The IRF Satellite Ground Station "Snickerboa" (previously used as a ground station for the Freja and the Astrid satellites) is used for communications with Munin. The ground station software has been updated to use Linux operating system and direct web publishing of the data. ![]() The Groundstation layout
Hardware:
The hardware used on the ground station is mainly of-the-shelf equipment (the modem is not), as
one could buy in any ordinary computer store. As one can see in the picture above, the
ground station consists of three computers, one 486-33 dedicated for doppler-shift control and
satellite tracking (Satellite Tracking), a Pentium 90 MHz for the Web services and presentation of received data (WWW Server) and a Pentium 133 MHz for the actual Satellite Control. Except the three
computers, four more devices are attached to the ground station: A radio receiver (ICOM),
a radio transmitter (ICOM), a custom built modem and a "trackbox" that is used in conjunction
with the Satellite Tracking-computer.
Software
Satellite tracking - Running Linux with an antenna control software. The computer automatically updates itself with orbit parameters regularly over Internet. Additionally,
the program also keeps track of doppler shift changes and passes "step up" and "step down"
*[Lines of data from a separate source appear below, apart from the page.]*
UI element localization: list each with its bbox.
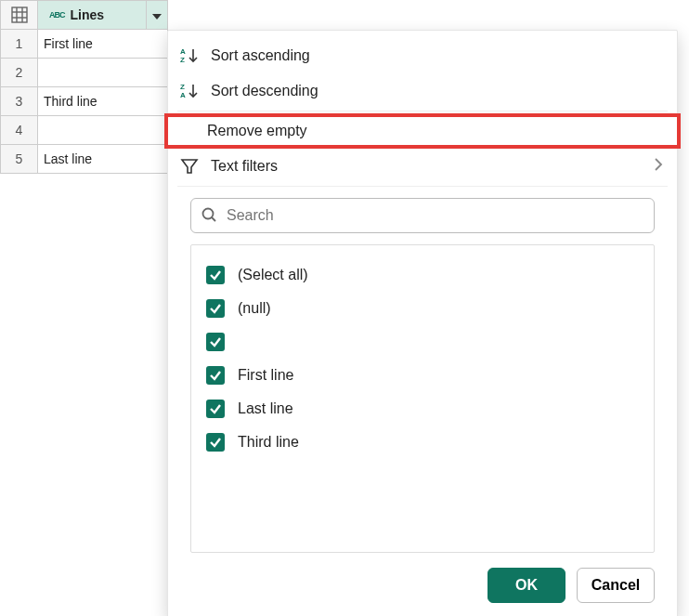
filter-value-item[interactable]: First line [206,359,639,392]
sort-desc-label: Sort descending [211,83,664,99]
checkbox-icon[interactable] [206,266,225,284]
text-filters-label: Text filters [211,158,653,175]
row-number: 5 [1,145,38,174]
filter-value-item[interactable] [206,325,639,359]
text-filters-item[interactable]: Text filters [168,149,677,184]
filter-value-item[interactable]: (null) [206,292,639,325]
search-input[interactable] [225,206,644,225]
filter-value-select-all[interactable]: (Select all) [206,258,639,292]
svg-marker-11 [182,160,197,173]
row-number: 4 [1,116,38,145]
column-dropdown-toggle[interactable] [147,1,168,30]
funnel-icon [177,157,202,176]
search-icon [201,206,217,226]
filter-value-label: Last line [238,400,293,417]
filter-value-label: (null) [238,300,271,317]
table-corner-icon [1,1,38,30]
checkbox-icon[interactable] [206,366,225,385]
filter-value-item[interactable]: Third line [206,426,639,459]
table-row: 5 Last line [1,145,168,174]
table-row: 3 Third line [1,87,168,116]
row-number: 2 [1,59,38,87]
filter-value-label: First line [238,367,293,384]
column-name: Lines [71,7,105,22]
cell[interactable] [38,59,168,87]
chevron-down-icon [152,14,162,20]
column-header-lines[interactable]: ABC Lines [38,1,147,30]
table-row: 1 First line [1,30,168,59]
remove-empty-item[interactable]: Remove empty [164,113,681,149]
sort-desc-icon: Z A [177,82,202,100]
sort-descending-item[interactable]: Z A Sort descending [168,73,677,109]
svg-text:A: A [180,47,186,56]
cell[interactable]: Third line [38,87,168,116]
svg-text:Z: Z [180,56,185,64]
filter-value-label: (Select all) [238,267,308,283]
svg-line-13 [212,217,215,221]
data-grid: ABC Lines 1 First line 2 3 Third line 4 … [0,0,168,174]
cell[interactable]: First line [38,30,168,59]
checkbox-icon[interactable] [206,400,225,418]
svg-point-12 [203,208,214,218]
column-filter-panel: A Z Sort ascending Z A Sort descending R… [167,30,678,616]
cancel-button[interactable]: Cancel [577,568,655,603]
filter-value-item[interactable]: Last line [206,392,639,426]
row-number: 1 [1,30,38,59]
ok-button[interactable]: OK [488,568,566,603]
table-row: 2 [1,59,168,87]
chevron-right-icon [653,157,664,176]
table-row: 4 [1,116,168,145]
svg-rect-0 [12,7,27,22]
svg-text:A: A [180,91,186,99]
checkbox-icon[interactable] [206,299,225,318]
filter-value-label: Third line [238,434,299,451]
filter-values-list: (Select all) (null) First line Last line [190,244,655,553]
filter-search[interactable] [190,198,655,233]
row-number: 3 [1,87,38,116]
menu-separator [177,186,668,187]
menu-separator [177,111,668,111]
sort-asc-icon: A Z [177,46,202,65]
sort-ascending-item[interactable]: A Z Sort ascending [168,38,677,73]
remove-empty-label: Remove empty [207,123,664,139]
checkbox-icon[interactable] [206,433,225,452]
abc-type-icon: ABC [49,10,65,20]
svg-text:Z: Z [180,83,185,91]
cell[interactable] [38,116,168,145]
sort-asc-label: Sort ascending [211,47,664,64]
cell[interactable]: Last line [38,145,168,174]
checkbox-icon[interactable] [206,333,225,351]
pulses (in 100Hz steps) to both the radio receiver and transmitter.
![]() The Munin Satellite Control Window The Munin Housekeeping Display Window
![]() The HiSCC Picture viewer.
Operations
The groundstation has been designed to work completely unsupervised. The Munin team has gathered knowledge in constructing this type of automatic groundstations
during the Freja
and Astrid missions and therefore it is also used for the Munin mission.